What eats at me isn’t the pain. It’s the waiting, the not knowing. I don’t know how long they plan to keep me here, or what they expect me to be useful for. I know this world well enough to recognize leverage when I see it. I just don’t yet know where I fit into the calculation.
I draw in a slow breath and replay what’s already failed.
Defiance got me nowhere. He shut it down without raising his voice, without hesitation.
Trying to be clever didn’t work either. The flirting, the bait. He saw through it and laughed like it wasn’t even close to a threat.
That tells me something.
Whoever’s in charge isn’t reckless. He isn’t cruel for thesake of it, either. The restraints are tight, deliberate. The rules are clear. Everything about this place is controlled.
That means someone believes they’re untouchable.
I don’t have weapons or allies, but I know how men like this think when they believe the situation is already decided.

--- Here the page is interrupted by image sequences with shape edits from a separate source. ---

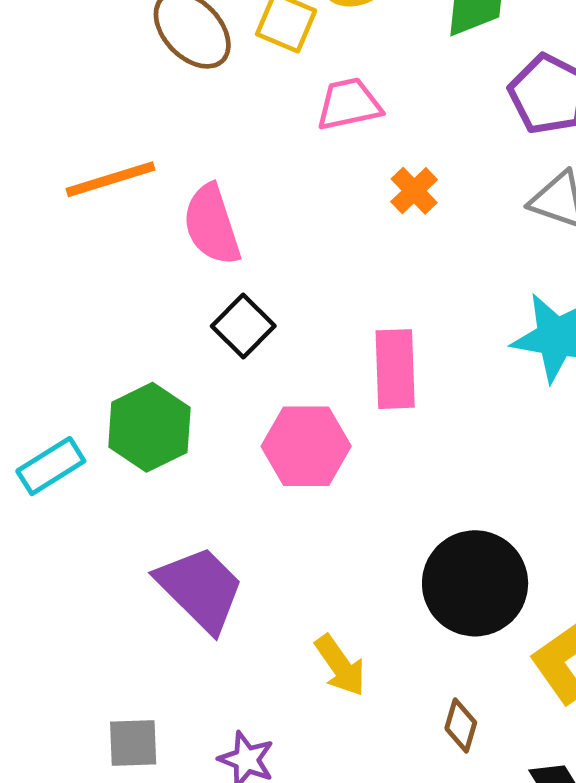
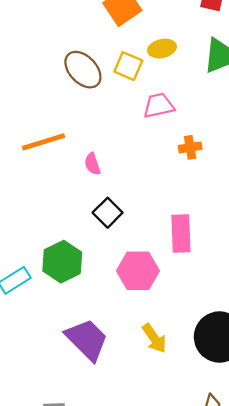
orange cross: (414, 191) -> (190, 147), turned 35
pink semicircle: (212, 225) -> (92, 164), size x0.6
yellow arrow: (340, 665) -> (154, 338), moved

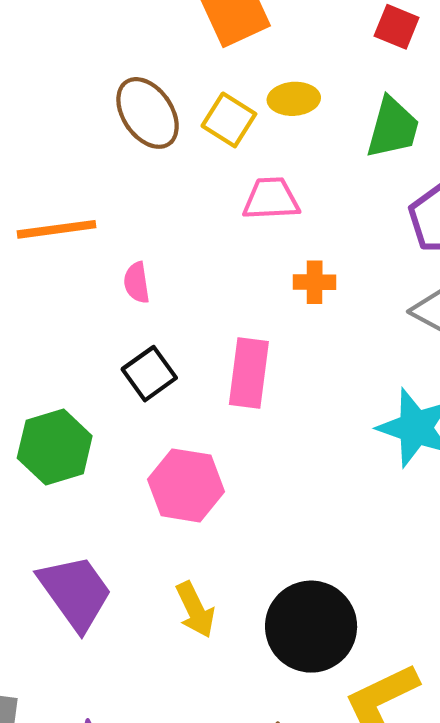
pink rectangle: (181, 234) -> (249, 373), moved

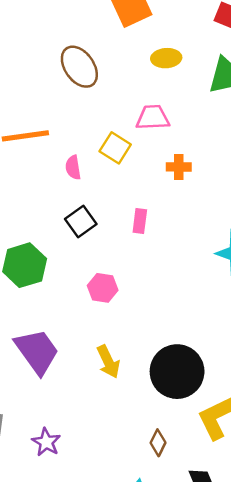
yellow square: (229, 120) -> (115, 148), moved
pink rectangle: (249, 373) -> (140, 221), size x0.6
pink hexagon: (186, 485) -> (103, 288), size x0.7

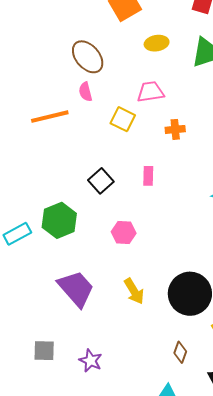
pink semicircle: (73, 167) -> (85, 92), moved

My heart hammers as I listen for movement beyond the door. They’ve gone too far to let me wait this out. Time isn’t on my side.
The decision settles heavily and cold in my chest. Survival first, everything else later.
I flex my fingers, forcing blood back into my hands, ignoring the ache in my wrists. Whatever he wants, I’ll make sure he feels in charge but gets more than he wants.
A door slams somewhere in the house, sharp enough to fracture the quiet.
My body reacts before my mind does. My shoulders tense as I listen.
Footsteps move down the hall toward me, each one landing with enough weight to tighten the air in the room.
I must have drifted for a moment, because the awareness of someone stopping outside the door snaps me fully awake. My hands are numb.
I shift without thinking. Leather bites into my skin, the straps tightening instantly, a sharp reminder of exactly how little control I have over my body.
I test them anyway. One hard pull. Nothing. The bed doesn’t even shudder. Pain blooms through my shoulders as I strain once more, then stop.
He’s standing there.
The pause stretches deliberately enough to raise the hair along my arms. I picture someone just beyond the threshold, deciding what comes next.
I steady my breathing and wait. The house settles intosilence, the kind that drags on without change. Nothing happens. No footsteps. No voices. No opening of the door.
The doorknob turns slowly, quietly enough that for a second I question whether it is real. Then there is a faint click. My pulse jumps in response. No one opens a door this carefully without a reason.
The door eases open just enough to let light spill into the room. A narrow strip cuts across my face, harsh after the darkness, forcing my eyes to react before I can turn away. I squeeze them shut and angle my head aside, but the damage is done.
The brightness leaves a dull ache behind my eyes.
The room settles back into sound, no longer deafening silence. The steady hum of the air system. A presence just beyond the door, close enough that I am aware of it even before anything moves.
I cannot see him, but the certainty that someone is there tightens my chest. My body locks except for my feet, where I roll my ankles to try to get blood flow back in my legs.
My pulse pounds in my ears, each beat wearing down my patience as much as increasing my fear. I swallow and force my breathing to steady. Panic will not help me, it never does.
The opening widens. A soft footfall follows as he shifts his weight and steps inside unhurriedly. More light floods the room, enough to bring clarity of the dresser and the window into focus.
My face remains turned away, but I know his attention is fixed on me.
I know this is the first man by the way he moves. The one who was here earlier, the one who handed me off without ceremony, like I’m a thing, not a person.
I turn to look at him to confirm my suspicion. It’s him.